I can’t imagine people are snatching it up because they’re in a rut about what they’ve been serving for dinner and want to mix things up a bit and wow the kids with some Surf Clam with Nasturtium Leaf and Flower with Shallot Marmelade. Or maybe have the neighbors over for Sunday football and some Foie Gras with Spice Cinnamon Puff and Apple Candy.
The book has a “How To Use this Book” intro, and it actually says that they do want you to venture to produce some of its recipes. But it’s unlikely that any non-professionals (aside from one blogger with a lot of time, patience, and ambition) would do so. Hence the brilliant term “coffee table cookbook.” Aside from the complexity of the number of components and steps and even the staggering grocery gathering that’d be required, you’d also need a kitchen stocked with a madman’s array of chemicals plus state of the art hi-tech equipment that can do things like turn fresh parsley into powder or make Gob Stopper shaped spheres filled with unexpected innards, like say, curry sauce. Or Concord grape. Or, heck, both.
Not that that’s a recipe mind you, but this book is packed with similarly mind blowing match-ups that you could never in your most drug-induced Suessian dreams conjure. And if you ever have the very very good fortune to eat at Alinea–something you really should try to do before you take all your foods up through a straw–you won’t believe you’re actually eating these sublime things all together or that you love how they taste.

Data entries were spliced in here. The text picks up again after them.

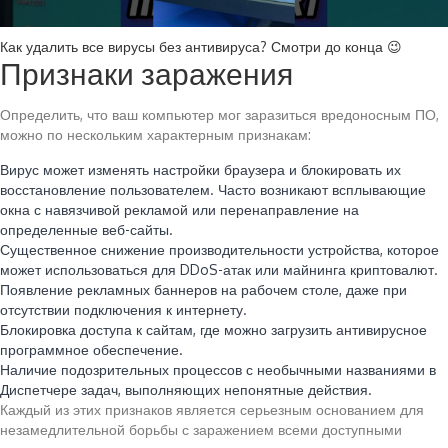
Как удалить все вирусы без антивируса? Смотри до конца 😉
Признаки заражения
Определить, что ваш компьютер мог заразиться вредоносным ПО,
можно по нескольким характерным признакам:
Вирус может изменять настройки браузера и блокировать их
восстановление пользователем. Часто возникают всплывающие
окна с навязчивой рекламой или перенаправление на
определенные веб-сайты.
Существенное снижение производительности устройства, которое
может использоваться для DDoS-атак или майнинга криптовалют.
Появление рекламных баннеров на рабочем столе, даже при
отсутствии подключения к интернету.
Блокировка доступа к сайтам, где можно загрузить антивирусное
программное обеспечение.
Наличие подозрительных процессов с необычными названиями в
Диспетчере задач, выполняющих непонятные действия.
Каждый из этих признаков является серьезным основанием для
незамедлительной борьбы с заражением всеми доступными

And for God’s sake if you do eat there, be sure not to go with your mother or your brother-in-law or whoever it is who’ll be too freaked out by the food’s novelty or who’s an unadventurous eater or is even just an old school party pooper. Or maybe on the other hand, bring them along! Require them to just shut up and eat, and watch as the kitchen and the front-of-the-house staff knock their damn socks off! I promise you the next day they’ll quit their 17-year run at the accounting firm, hop a flight to Fiji and take up kite surfing.

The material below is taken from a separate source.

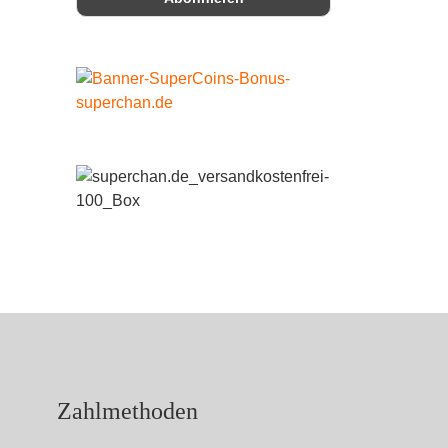
Zahlmethoden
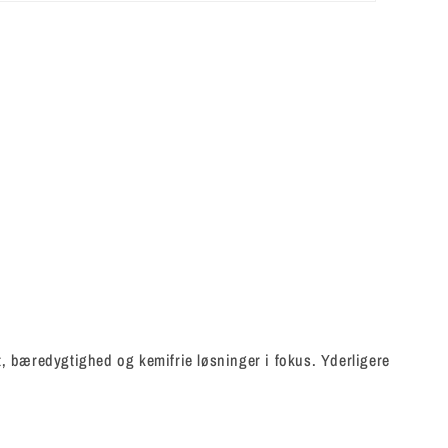
t, bæredygtighed og kemifrie løsninger i fokus. Yderligere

But oh, where was I? The book. The book. I’m telling you, it’s like that. It’s not just like flipping through the utterly comprehensive and practical yet curveball-less Joy of Cooking. It takes you places. This is not a cookbook that you buy for your friend who likes to cook, although he certainly will love it. Buy it for someone whose culinary specialty is a toasted bagel and know there will be something that will floor and amaze even her–not to mention the people who come across it on her coffee table.
There’s science! There’s art! There’s technology! There’s food! There’s stunning photography! And there’s my husband’s name. Right there on the cover page.
So recently I suggested you make a contribution to help fund breast cancer research. Today I’m advising you to go out or go online and buy this book. Not because I want to help sales for Grant or for Mark, though they are nice guys and God knows Grant is a fascinating and crazy hard-working genius. But because this book could boost your cool quotient exponentially. Not to mention the effect it could have on many of the folks on your holiday shopping list.
Help cure cancer, save your soul, then impress your friends. You can thank me later.